Furthermore, the hepatoprotective adiponectin that

improves insulin sensitivity and regulates triglyceride

metabolism seems to be down-regulated and its

effects thus negated [20]. Although resistin has

been associated with IR, no experimental data exist

on its potential association with the pathogenesis of

liver disease. In a recent study of 80 Asian patients

with NAFLD and 48 controls, serum resistin levels

did not differ between NAFLD and controls or

NAFLD and NASH, although unmatched controls

were used and adjustments were not made [7]. Our

findings suggest that resistin may participate in the

pathogenesis of NAFLD, as its levels were found to

correlate with both steatosis and fibrosis severity in

our NASH patients.

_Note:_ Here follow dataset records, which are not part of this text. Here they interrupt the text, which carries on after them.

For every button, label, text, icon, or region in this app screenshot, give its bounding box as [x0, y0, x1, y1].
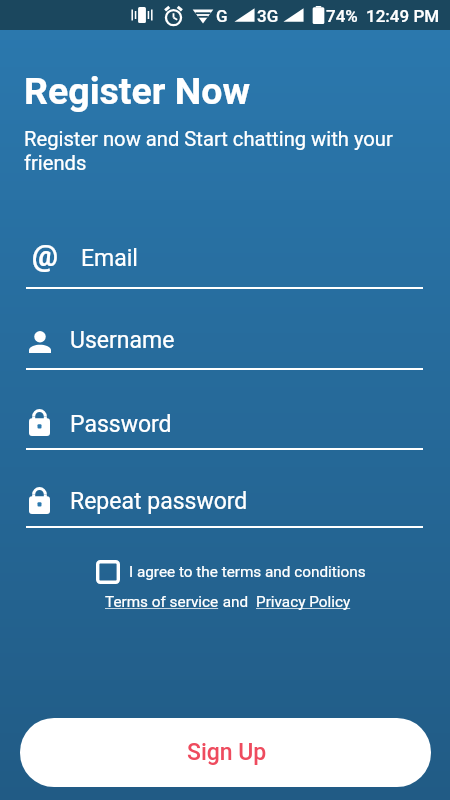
- staticText: G: [216, 6, 228, 26]
- staticText: Repeat password: [70, 488, 248, 515]
- button[interactable]: I agree to the terms and conditions: [96, 556, 366, 587]
- staticText: Username: [70, 327, 175, 354]
- button[interactable]: Terms of service: [105, 593, 219, 611]
- staticText: and: [219, 593, 256, 611]
- staticText: 3G: [257, 6, 279, 26]
- staticText: I agree to the terms and conditions: [129, 563, 366, 581]
- button[interactable]: Sign Up: [20, 718, 431, 787]
- staticText: Password: [70, 411, 172, 438]
- staticText: Register Now: [24, 69, 251, 113]
- staticText: Register now and Start chatting with you…: [24, 127, 393, 175]
- staticText: 12:49 PM: [366, 6, 440, 26]
- staticText: Email: [81, 245, 138, 272]
- staticText: 74%: [326, 6, 358, 26]
- button[interactable]: Privacy Policy: [256, 593, 351, 611]
- staticText: Sign Up: [187, 739, 267, 766]
- staticText: @: [32, 239, 58, 273]
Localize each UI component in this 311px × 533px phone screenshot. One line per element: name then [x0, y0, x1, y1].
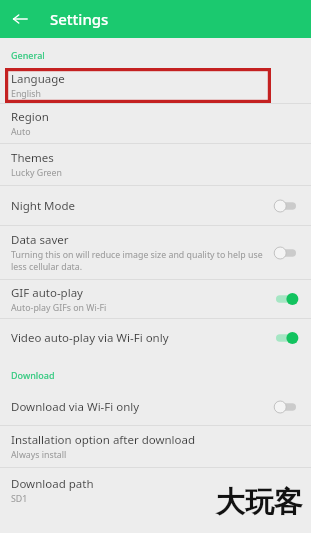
staticText: Video auto-play via Wi-Fi only	[11, 330, 169, 346]
staticText: Always install	[11, 449, 67, 461]
staticText: Data saver	[11, 232, 69, 248]
staticText: Auto	[11, 126, 31, 138]
staticText: Installation option after download	[11, 432, 196, 448]
staticText: Download path	[11, 476, 94, 492]
staticText: SD1	[11, 493, 28, 505]
staticText: Night Mode	[11, 198, 75, 214]
staticText: less cellular data.	[11, 261, 83, 273]
button[interactable]: Installation option after download	[0, 426, 311, 467]
staticText: General	[11, 49, 45, 61]
button[interactable]: Themes	[0, 144, 311, 185]
button[interactable]: Region	[0, 104, 311, 143]
staticText: Region	[11, 109, 49, 125]
button[interactable]: Download via Wi-Fi only	[0, 389, 311, 425]
button[interactable]: Night Mode	[0, 186, 311, 225]
staticText: 大玩客	[216, 484, 303, 521]
button[interactable]: Video auto-play via Wi-Fi only	[0, 319, 311, 357]
staticText: GIF auto-play	[11, 285, 83, 301]
staticText: Themes	[11, 150, 54, 166]
button[interactable]: GIF auto-play	[0, 280, 311, 318]
staticText: Turning this on will reduce image size a…	[11, 249, 263, 261]
staticText: Lucky Green	[11, 167, 62, 179]
staticText: Download via Wi-Fi only	[11, 399, 140, 415]
button[interactable]: Data saver	[0, 226, 311, 279]
button[interactable]: Download path	[0, 468, 311, 513]
button[interactable]: Language	[0, 68, 311, 103]
staticText: Language	[11, 71, 65, 87]
staticText: Auto-play GIFs on Wi-Fi	[11, 302, 107, 314]
staticText: Settings	[50, 9, 109, 29]
staticText: English	[11, 88, 41, 100]
staticText: Download	[11, 369, 55, 381]
button[interactable]: Back	[7, 6, 33, 32]
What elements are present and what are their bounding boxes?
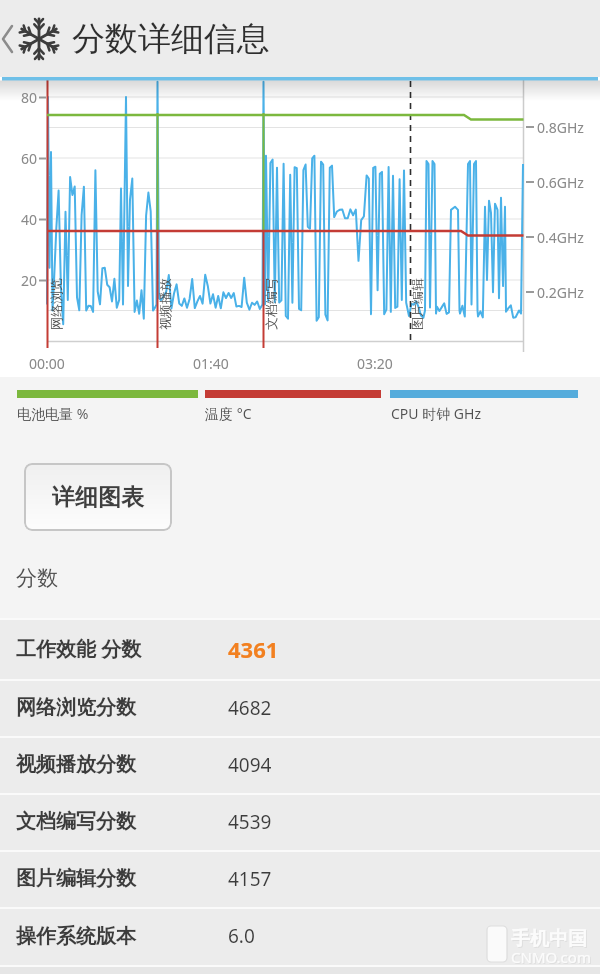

It is not clear whether the

adipokine deregulation is part of the ‘‘first’’ or

‘‘second’’ hit in NASH development [23], as few

studies have directly compared controls, patients

with simple steatosis and patients with NASH [20].

Adipokine profiles and all their associations did

not differ significantly between patients with CHB

and CHC. Of note is the difference observed in

serum leptin and resistin levels between CHC

patients with genotype 3 and non-3. Genotype-3

CHC has unique virological features, as it is

steatogenic per se and does not cause IR, in sharp

contrast to genotype non-3 [4,6,24,25]. We and

others have implied that patients with genotype 3

have different adipokine profiles and this is probably

attributed to the absence of IR [2,26]. Our findings,

although restricted in a small group of genotype-3

patients, further support this hypothesis.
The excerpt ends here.